Impact on clinical practice by improved detection of SCAs

The detection of SCAs, including 17q, as markers of progressive disease, is rapidly becoming standard of care for all patients with neuroblastoma. Multiplex ligation-dependent probe amplification (MLPA) was applied specifically to neuroblastoma for the first time by the Newcastle team. Through dissemination of their work, and collaborative work with the International Society of Paediatric Oncology European Neuroblastoma Research Network (EV i and EV j) and MRC Holland, a neuroblastoma-specific MLPA kit was developed for use worldwide. The International Neuroblastoma Risk Group recommend the use of MLPA as a diagnostic tool that will reliably and accurately detect segmental chromosomal abnormalities, reporting that `...[the] robust nature of the results and the relatively low cost of the MLPA kits make this technique attractive for routine neuroblastoma analysis' (EV j).

Sources to corroborate the impact

EV a. A SIOPEN study: European Low and Intermediate Risk Neuroblastoma.
http://clinicaltrials.gov/ct2/show/NCT01728155 Full protocol available on request (held at Newcastle)

EV b. Testimonial; co-chief investigator of LINES, Instituto de Investigacion Sanitaria La Fe (Spain).

EV c. Testimonial; co-chief investigator of LINES, Institut Curie (France).

EV d. Testimonial; UK chief investigator of LINES, Oxford University Hospitals (UK)

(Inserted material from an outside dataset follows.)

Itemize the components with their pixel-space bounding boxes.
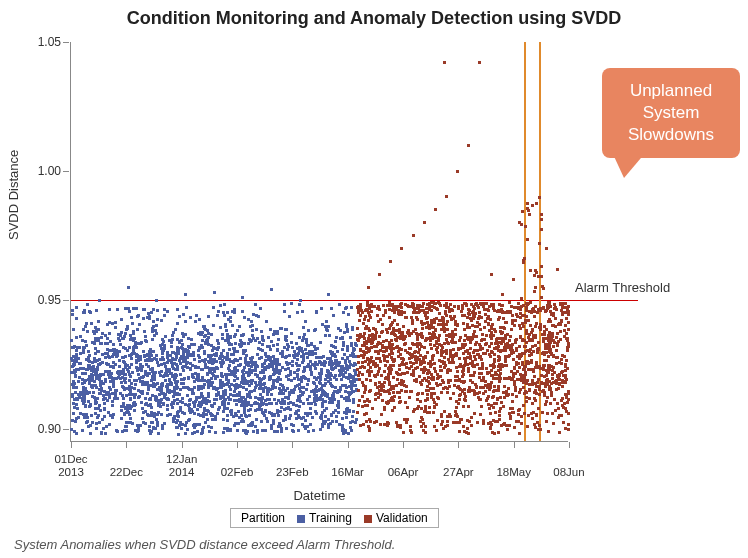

EV e. Testimonial; co-chair of the International Neuroblastoma Risk Group task force

EV f. http://www.cancer.gov/cancertopics/pdq/treatment/neuroblastoma/HealthProfessional

EV g. UK guidelines for treatment of low- and intermediate risk neuroblastoma. Copy held at Newcastle and available on request.

EV h. Audit of 19 (12 responding) UK Children's Cancer & Leukaemia Group principal treatment centres: Adherence to guidelines published on the CCLGNB website on treatment of low-and intermediate risk neuroblastoma. Contact: UK chief investigator of LINES.

EV i. https://www.siopen-r-net.org/

EV j. Ambros et al. International consensus for neuroblastoma molecular diagnostics: report from the International Neuroblastoma Risk Group (INRG) Biology Committee. Br J Cancer 2009; 100: 1471-82.